Entries shown

^^^^^^^^

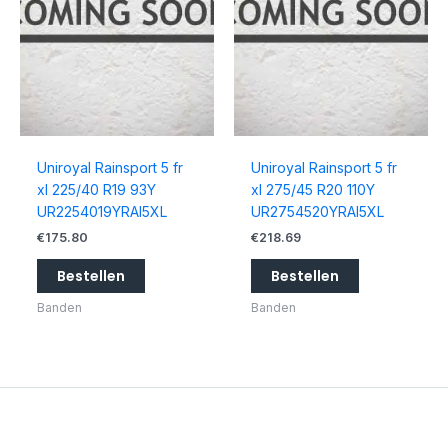
Uniroyal Rainsport 5 fr
Uniroyal Rainsport 5 fr
xl 225/40 R19 93Y
xl 275/45 R20 110Y
UR2254019YRAI5XL
UR2754520YRAI5XL
€
175.80
€
218.69
Bestellen
Bestellen
Banden
Banden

^^^^^^^^

Work required
What is needed is the data above, retyped exactly, with every picture left out.

Output for this exercise
Uniroyal Rainsport 5 fr
Uniroyal Rainsport 5 fr
xl 225/40 R19 93Y
xl 275/45 R20 110Y
UR2254019YRAI5XL
UR2754520YRAI5XL
€
175.80
€
218.69
Bestellen
Bestellen
Banden
Banden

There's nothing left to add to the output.